Let $A$ and $B$ be row equivalent matrices over a field, say by an invertible matrix $P$ such that $PA = B$.

1. Prove that, for all matrices $X$ (such that the dimensions match), $AX = 0$ if and only if $BX = 0$.
2. Prove that any linear dependence satisfied by the columns of $A$ is also satisfied by the columns of $B$.
3. Conclude that $A$ and $B$ have the same column rank.

1. If $AX = 0$, then $PAX = P0$, so $BX = 0$. Conversely, if $BX = 0$, then $P^{-1}BX = P^{-1}0$, so $AX = 0$.
2. Write $A$ and $B$ as column matrices: $A = [A_1 | \cdots | A_n]$ and $B = [B_1 | \cdots | B_n]$. Note that, since $PA = B$, we have $[PA_1 | \cdots | PA_n] = [B_1 | \cdots | B_n]$. In particular, $PA_i = B_i$ for all $i$. Now suppose $\sum \alpha_i A_i = 0$ is a linear dependence among the columns of $A$. Now apply $P$ (as a linear transformation) to this equation; we have $0 = P(\sum \alpha_i A_i) = \sum \alpha_i PA_i = \sum \alpha_i B_i$. Thus the columns of $B$ satisfy the same linear dependence.

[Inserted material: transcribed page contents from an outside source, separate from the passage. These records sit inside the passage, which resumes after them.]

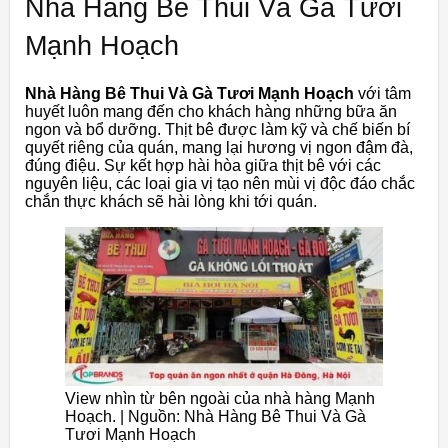
Nhà Hàng Bê Thui Và Gà Tươi
Mạnh Hoạch
Nhà Hàng Bê Thui Và Gà Tươi Mạnh Hoạch
với tâm
huyết luôn mang đến cho khách hàng những bữa ăn
ngon và bổ dưỡng. Thịt bê được làm kỹ và chế biến bí
quyết riêng của quán, mang lại hương vị ngon đậm đà,
đúng điệu. Sự kết hợp hài hòa giữa thịt bê với các
nguyên liệu, các loại gia vị tạo nên mùi vị độc đáo chắc
chắn thực khách sẽ hài lòng khi tới quán.
View nhìn từ bên ngoài của nhà hàng Mạnh
Hoạch. | Nguồn: Nhà Hàng Bê Thui Và Gà
Tươi Mạnh Hoạch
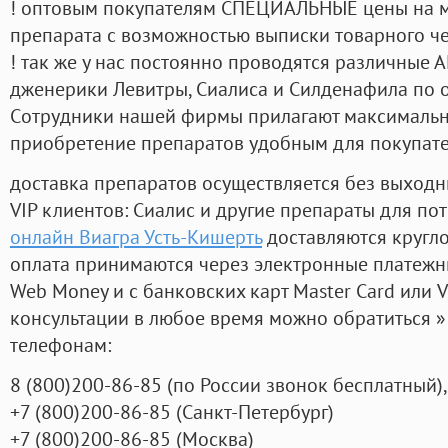
! оптовым покупателям СПЕЦИАЛЬНЫЕ цены на 
препарата с возможностью выписки товарного ч
! так же у нас постоянно проводятся различные
дженерики Левитры, Сиалиса и Силденафила по 
Cотрудники нашей фирмы прилагают максимальны
приобретение препаратов удобным для покупат
доставка препаратов осуществляется без выходн
VIP клиентов: Сиалис и другие препараты для пот
онлайн Виагра Усть-Кишерть
доставляются кругл
оплата принимаются через электронные платежн
Web Money и с банковских карт Master Card или V
консультации в любое время можно обратиться
телефонам:
8
(800
)200-86-85
(
по России звонок бесплатный),
+7
(800
)200-86-85
(
Санкт-Петербург)
+7
(800
)200-86-85
(
Москва)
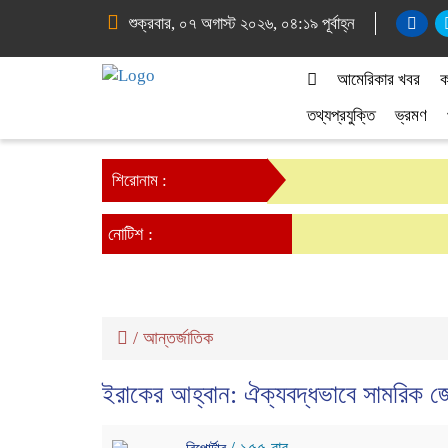
শুক্রবার, ০৭ অগাস্ট ২০২৬, ০৪:১৯ পূর্বাহ্ন
আমেরিকার খবর
ক
তথ্যপ্রযুক্তি
ভ্রমণ
শিরোনাম :
নোটিশ :
/
আন্তর্জাতিক
ইরাকের আহ্বান: ঐক্যবদ্ধভাবে সামরিক জ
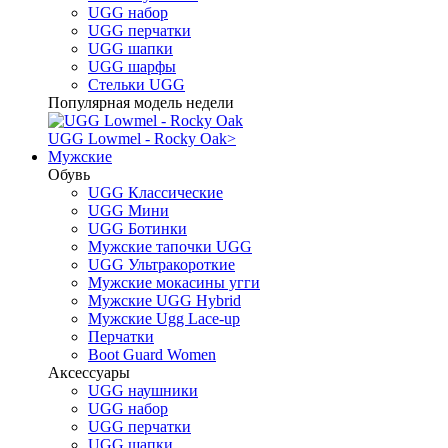
UGG набор
UGG перчатки
UGG шапки
UGG шарфы
Стельки UGG
Популярная модель недели
UGG Lowmel - Rocky Oak
>
Мужские
Обувь
UGG Классические
UGG Мини
UGG Ботинки
Мужские тапочки UGG
UGG Ультракороткие
Мужские мокасины угги
Мужские UGG Hybrid
Мужские Ugg Lace-up
Перчатки
Boot Guard Women
Аксессуары
UGG наушники
UGG набор
UGG перчатки
UGG шапки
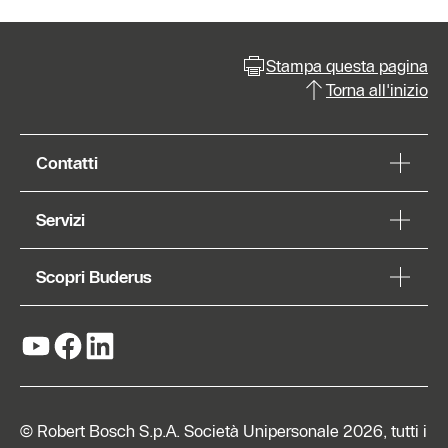
Stampa questa pagina
Torna all'inizio
Contatti
Servizi
Scopri Buderus
© Robert Bosch S.p.A. Società Unipersonale 2026, tutti i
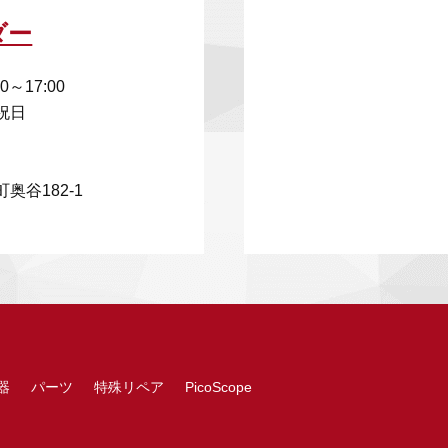
ダー
00～17:00
祝日
奥谷182-1
器
パーツ
特殊リペア
PicoScope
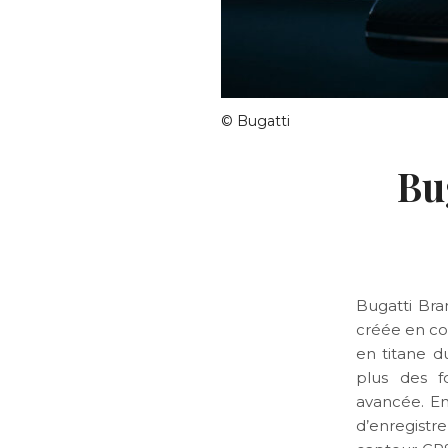
© Bugatti
Bu
Bugatti Bra
créée en co
en titane d
plus des f
avancée. En
d’enregistr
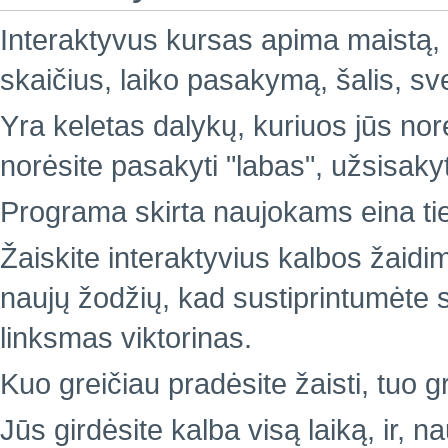
Interaktyvus kursas apima maistą, 
skaičius, laiko pasakymą, šalis, sv
Yra keletas dalykų, kuriuos jūs nor
norėsite pasakyti "labas", užsisakyti
Programa skirta naujokams eina ties
Žaiskite interaktyvius kalbos žaidi
naujų žodžių, kad sustiprintumėte sa
linksmas viktorinas.
Kuo greičiau pradėsite žaisti, tuo g
Jūs girdėsite kalba visą laiką, ir, 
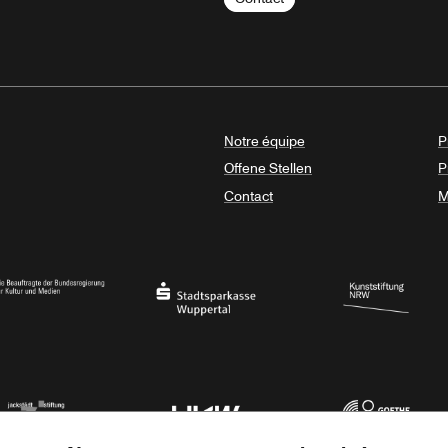
Notre équipe
P
Offene Stellen
P
Contact
M
sregierung
Stadtsparkasse Wuppertal
Kunststiftung NRW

3. Suppose $\{A_i\}_K$ is a maximal linearly independent set of columns of $A$. By part (2), $\{PA_i\}_K = \{B_i\}_K$ is a linearly independent set of columns of $B$. If this set is not maximal, then by part (2) again (using $P^{-1}$) $\{A_i\}_K$ is not maximal, a contradiction. So $\{B_i\}_K$ is a maximal linearly independent set. Since $P$ is injective (as a linear transformation), these sets have the same cardinality. In particular, $A$ and $B$ have the same column rank.